-- SOURCE RECORDS follows --

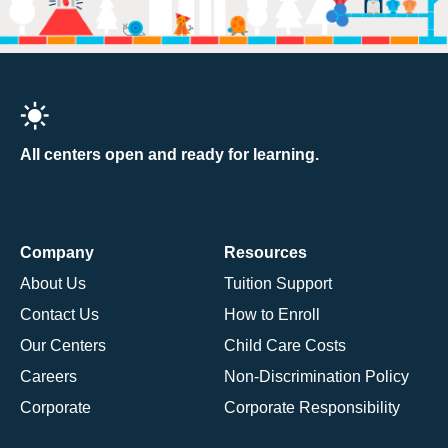
All centers open and ready for learning.
Company
Resources
About Us
Tuition Support
Contact Us
How to Enroll
Our Centers
Child Care Costs
Careers
Non-Discrimination Policy
Corporate
Corporate Responsibility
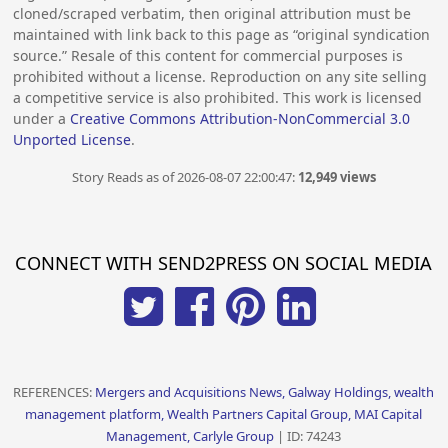
cloned/scraped verbatim, then original attribution must be
maintained with link back to this page as “original syndication
source.” Resale of this content for commercial purposes is
prohibited without a license. Reproduction on any site selling
a competitive service is also prohibited. This work is licensed
under a
Creative Commons Attribution-NonCommercial 3.0
Unported License
.
Story Reads as of 2026-08-07 22:00:47:
12,949 views
CONNECT WITH SEND2PRESS ON SOCIAL MEDIA
REFERENCES:
Mergers and Acquisitions News, Galway Holdings, wealth
management platform, Wealth Partners Capital Group, MAI Capital
Management, Carlyle Group
| ID: 74243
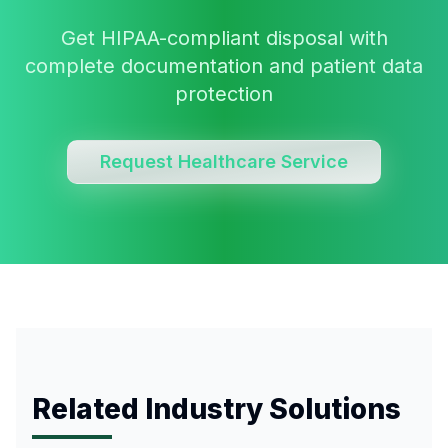
Get HIPAA-compliant disposal with
complete documentation and patient data
protection
Request Healthcare Service
Related Industry Solutions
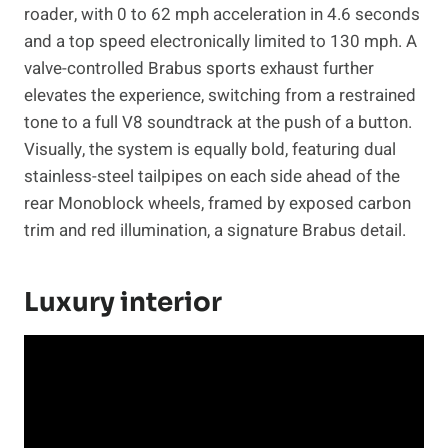
roader, with 0 to 62 mph acceleration in 4.6 seconds
and a top speed electronically limited to 130 mph. A
valve-controlled Brabus sports exhaust further
elevates the experience, switching from a restrained
tone to a full V8 soundtrack at the push of a button.
Visually, the system is equally bold, featuring dual
stainless-steel tailpipes on each side ahead of the
rear Monoblock wheels, framed by exposed carbon
trim and red illumination, a signature Brabus detail.
Luxury interior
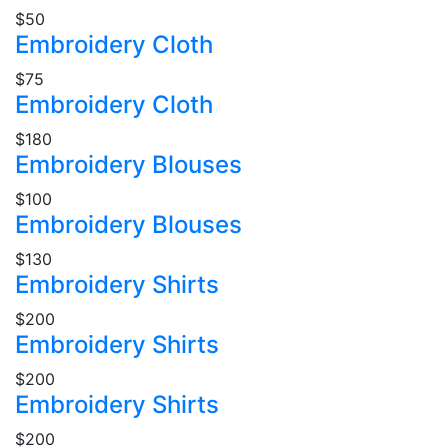
$50
Embroidery Cloth
$75
Embroidery Cloth
$180
Embroidery Blouses
$100
Embroidery Blouses
$130
Embroidery Shirts
$200
Embroidery Shirts
$200
Embroidery Shirts
$200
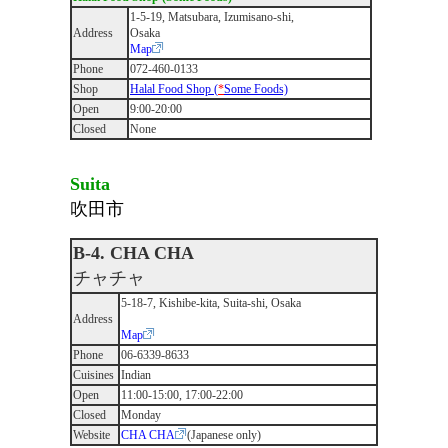
1-5-19, Matsubara, Izumisano-shi,
Address
Osaka
Map
Phone
072-460-0133
Shop
Halal Food Shop (
*
Some Foods)
Open
9:00-20:00
Closed
None
Suita
吹田市
B-4. CHA CHA
チャチャ
5-18-7, Kishibe-kita, Suita-shi, Osaka
Address
Map
Phone
06-6339-8633
Cuisines
Indian
Open
11:00-15:00, 17:00-22:00
Closed
Monday
Website
CHA CHA
(Japanese only)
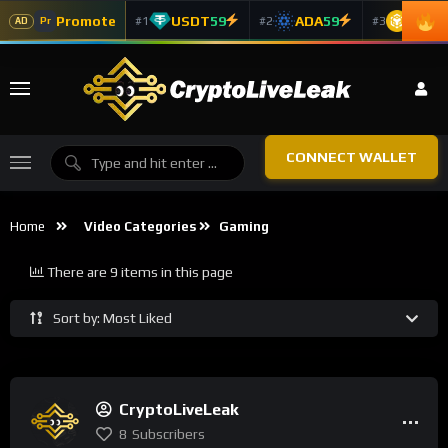
Promote
USDT
59
ADA
59
BNB
5
#1
#2
#3
Pr
AD
CONNECT WALLET
Home
Video Categories
Gaming
There are 9 items in this page
Sort by: Most Liked
CryptoLiveLeak
8
Subscribers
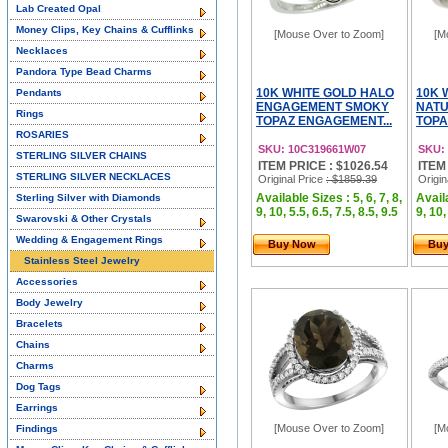
Lab Created Opal
Money Clips, Key Chains & Cufflinks
[Mouse Over to Zoom]
[M
Necklaces
Pandora Type Bead Charms
10K WHITE GOLD HALO
10K 
Pendants
ENGAGEMENT SMOKY
NAT
Rings
TOPAZ ENGAGEMENT...
TOPA
ROSARIES
SKU: 10C319661W07
SKU:
STERLING SILVER CHAINS
ITEM PRICE : $1026.54
ITEM
STERLING SILVER NECKLACES
Original Price
: $1859.39
Origin
Available Sizes : 5, 6, 7, 8,
Availa
Sterling Silver with Diamonds
9, 10, 5.5, 6.5, 7.5, 8.5, 9.5
9, 10,
Swarovski & Other Crystals
Wedding & Engagement Rings
Buy Now
Bu
Stainless Steel Jewelry
Accessories
Body Jewelry
Bracelets
Chains
Charms
Dog Tags
Earrings
[Mouse Over to Zoom]
[M
Findings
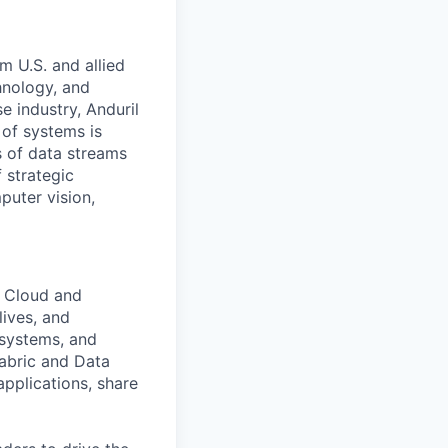
m U.S. and allied
hnology, and
e industry, Anduril
 of systems is
 of data streams
 strategic
puter vision,
e Cloud and
lives, and
 systems, and
abric and Data
applications, share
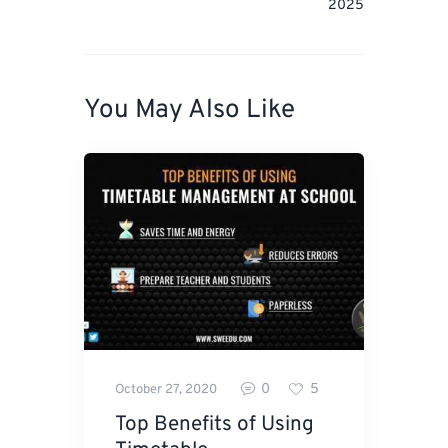
2025
You May Also Like
0
5
October 27, 2020
Top Benefits of Using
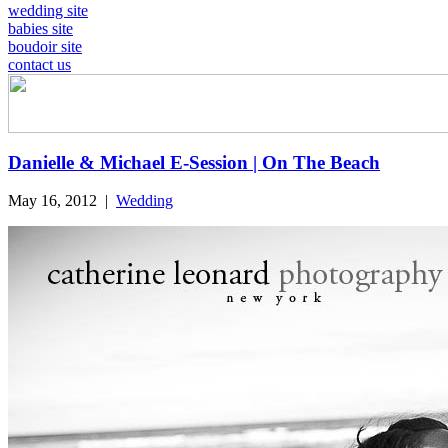
wedding site
babies site
boudoir site
contact us
Danielle & Michael E-Session | On The Beach
May 16, 2012
|
Wedding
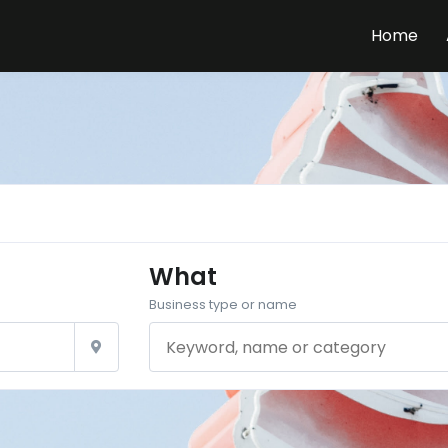
Home
What
Business type or name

-- SOURCE RECORDS concluded --

Write out only the lines from the one that contains "You May Also Like" through the last line of the records above, both included, word for word and without the pictures.

**EXERCISE OUTPUT:**
You May Also Like
0
5
October 27, 2020
Top Benefits of Using
wedding site
babies site
boudoir site
contact us
Danielle & Michael E-Session | On The Beach
May 16, 2012
|
Wedding
Home
What
Business type or name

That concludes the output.